Operations responsibilities 1) Provide day to day monitoring of network resources and conditions 2) Manage (admin) of those portions of the network that are designated as “in production”. This should be the majority of the network. 3) Provide communications and coordination of network maintenance 4) Maintain an active inventory of all operational (production) sites, site hardware, and site access information. 5) Maintain and manage all production site device configurations and config change management. 6) Coordinate implementation of new functionality introduced by the Development department with appropriate monitoring, end-user communication, etc 7) Recommend topics and technologies to be explored by the Development team to enhance operational stability and delivery of new features to the network. 8) Document technologies, methods, and tools selected for use (and why) from an operational standpoint. 9) Maintain an active inventory of spare hardware to support all sites. 10) Establish a plan to correct ALL key site failures within XXXX days. 11) Coordinate with Development to actively inject and test network failures and redundancy capabilities. 12) Coordinate with Development to enhance HamWAN’s ability to operate in “pockets” when portions of the network fail in an earthquake – i.e. – each “island” stays operational with as many services as possible
Development responsibilities 1) Continued exploration of new hardware, software, and network management tools (Quagga vs BIRD, Metals vs QRTs, etc) 2) Conduct experimentation with new hardware and software on separate network resources where possible, or in coordination with Operations on the larger network (more on this below). 3) Document technologies, methods, and tools explored and indicate pros/cons of each where possible. 4) Continued exploration, analysis, and documentation of available antenna and shielding designs 5) Exploration of new antenna designs and/or other hardware? 6) Exploration of new frequencies and how they are affected by terrain, vegetation, weather, etc 7) This particular list can go on FOREVER
The distinction here is largely mental, but it’s important. It is entirely probable to have the same people in both groups, yet having the separation is important if HamWAN wishes to be taken seriously as a services provider to the EMCOMM community. Any benefits from that would also improve service for ALL HamWAN users.

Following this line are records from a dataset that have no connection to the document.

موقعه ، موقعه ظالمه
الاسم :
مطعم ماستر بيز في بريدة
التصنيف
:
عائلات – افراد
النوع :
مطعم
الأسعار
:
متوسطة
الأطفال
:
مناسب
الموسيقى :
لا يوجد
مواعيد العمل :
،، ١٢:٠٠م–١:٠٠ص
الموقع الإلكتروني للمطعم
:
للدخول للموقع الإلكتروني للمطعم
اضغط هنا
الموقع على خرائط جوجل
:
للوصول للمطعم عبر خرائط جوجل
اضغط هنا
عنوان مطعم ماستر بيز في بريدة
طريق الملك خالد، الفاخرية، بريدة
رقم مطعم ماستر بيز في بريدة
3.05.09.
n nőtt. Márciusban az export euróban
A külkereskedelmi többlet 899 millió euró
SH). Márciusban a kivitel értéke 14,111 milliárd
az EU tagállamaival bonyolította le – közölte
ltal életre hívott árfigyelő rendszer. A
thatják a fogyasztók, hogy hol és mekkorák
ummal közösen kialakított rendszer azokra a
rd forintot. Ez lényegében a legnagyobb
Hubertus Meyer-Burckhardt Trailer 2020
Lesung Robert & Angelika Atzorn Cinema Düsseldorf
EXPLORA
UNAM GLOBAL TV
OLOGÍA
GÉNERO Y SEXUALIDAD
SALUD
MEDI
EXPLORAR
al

Having EMCOMM onboard is important. Not only does it provide a needed service to them, but if critical mass can be achieved it gives HamWAN access to multiple sites in every city and county. In turn though, HamWAN as a network needs to be reliable in the “customer’s” eyes. This means that infrastructure is managed with uptime as the highest priority, experimentation is managed to minimize adverse production impacts, and equipment failures are identified and corrected quickly.
This is admittedly a fair amount of work. Much of it I suspect is already underway – maybe not just quite in this format. Additional help will definitely be useful. Everyone involved only has so much time available, and they should be able to focus on those items that are important to them. I believe the above framework (or something similar) begins to put some useful structure in place that continues to shape HamWAN from being the “wild west” of amateur and network “geek” exploration into the reliable, commercial grade, disaster resistant, amateur platform it envisions to be - while still allowing amateurs to push the limits of technology like they are meant to.

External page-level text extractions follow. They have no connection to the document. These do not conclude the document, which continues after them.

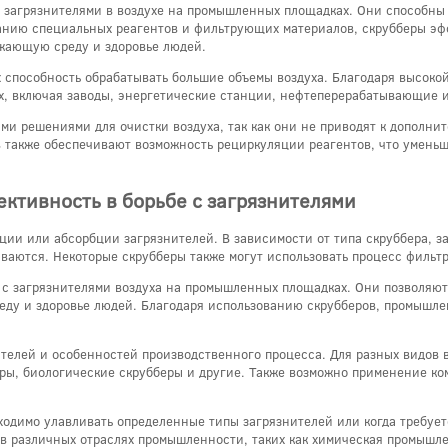
загрязнителями в воздухе на промышленных площадках. Они способны у
ванию специальных реагентов и фильтрующих материалов, скрубберы эф
ужающую среду и здоровье людей.
 способность обрабатывать большие объемы воздуха. Благодаря высоко
х, включая заводы, энергетические станции, нефтеперерабатывающие и
ми решениями для очистки воздуха, так как они не приводят к дополни
 также обеспечивают возможность рециркуляции реагентов, что уменьш
ктивность в борьбе с загрязнителями
ции или абсорбции загрязнителей. В зависимости от типа скруббера, з
ваются. Некоторые скрубберы также могут использовать процесс фильт
 с загрязнителями воздуха на промышленных площадках. Они позволяют
ду и здоровье людей. Благодаря использованию скрубберов, промышлен
нителей и особенностей производственного процесса. Для разных видо
беры, биологические скрубберы и другие. Также возможно применение 
ходимо улавливать определенные типы загрязнителей или когда требует
в различных отраслях промышленности, таких как химическая промышл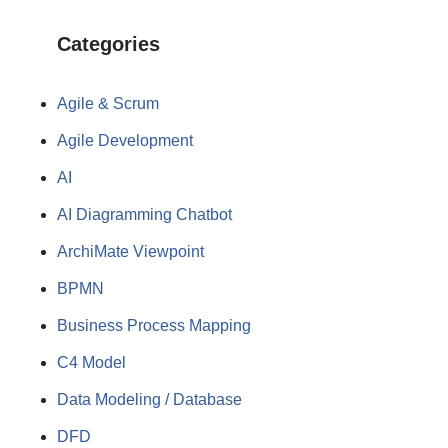
Categories
Agile & Scrum
Agile Development
AI
AI Diagramming Chatbot
ArchiMate Viewpoint
BPMN
Business Process Mapping
C4 Model
Data Modeling / Database
DFD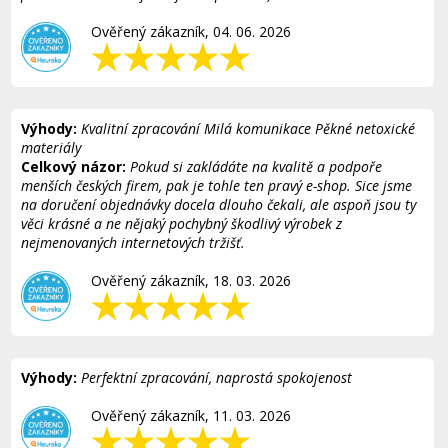
Ověřený zákazník, 04. 06. 2026
Výhody:
Kvalitní zpracování Milá komunikace Pěkné netoxické
materiály
Celkový názor:
Pokud si zakládáte na kvalitě a podpoře
menších českých firem, pak je tohle ten pravý e-shop. Sice jsme
na doručení objednávky docela dlouho čekali, ale aspoň jsou ty
věci krásné a ne nějaký pochybný škodlivý výrobek z
nejmenovaných internetových tržišť.
Ověřený zákazník, 18. 03. 2026
Výhody:
Perfektní zpracování, naprostá spokojenost
Ověřený zákazník, 11. 03. 2026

If the above (or something similar) is of interest to the current directors and group as a whole, we can easily create a similar worklist that individuals on the sidelines can start picking things they can help with to help bring about.
Just ideas. Not saying they’re perfect, but it’s a start. Any other thoughts?

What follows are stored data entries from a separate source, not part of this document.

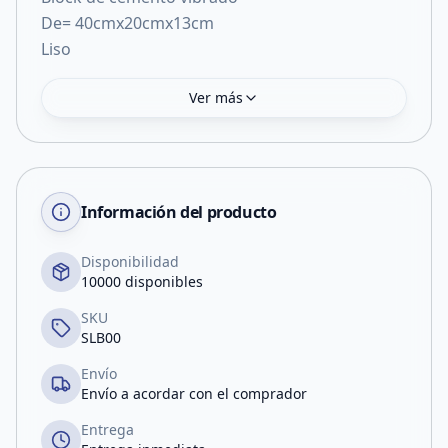
De= 40cmx20cmx13cm
Liso
Ver más
Información del producto
Disponibilidad
10000 disponibles
SKU
SLB00
Envío
Envío a acordar con el comprador
Entrega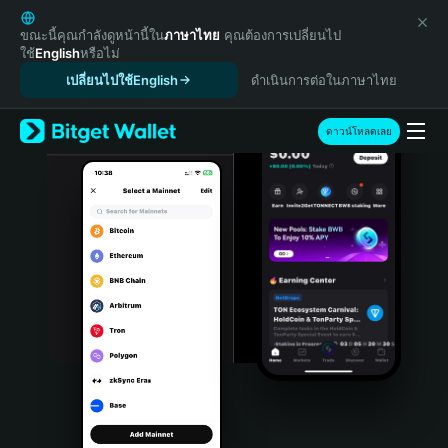
English
日本語
ขณะนี้คุณกำลังดูหน้านี้ใน
ภาษาไทย
คุณต้องการเปลี่ยนไป
ใช้
English
หรือไม่
Tiếng Việt
เปลี่ยนไปใช้English
ดำเนินการต่อในภาษาไทย
Русский
Español (Latinoamérica)
Türkçe
ดาวน์โหลดเลย
Italiano
Français
Deutsch
简体中文
繁體中文
Português (Portugal)
Bahasa Indonesia
ภาษาไทย
हिन्दी
বাংলা
Español
Português (Brasil)
Español (Argentina)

Cheers, Rob Salsgiver – NR3O
From: PSDR [mailto:psdr-bounces@hamwan.org] On Behalf Of Bart Kus Sent: Friday, March 11, 2016 12:56 AM To: psdr@hamwan.org Subject: Re: [HamWAN PSDR] Service Impact Notice
Hmm that's not the whole story though. If it were just the 1 router failure (in reality a hypervisor failure), we'd be in a much better position, but it's combined with 2 other modem failures. We had the ETiger->SnoDEM modem die over the winter, and it needs replacement. That link has been down for a month or more now. And most recently we're having the Tukwila->Baldi modem lose connectivity frequently. We've implemented an automatic mitigation for that, but it still produces sporadic short downtime windows of a few minutes. I'd just like to move that modem to a NetMetal 5. Our servers are also being affected by instability in the Quagga routing software. We need to replace this with a more stable alternative, like BIRD. Lastly, the Baldi emergency uplink is only configured to go to Westin and Corvallis, but not Tukwila.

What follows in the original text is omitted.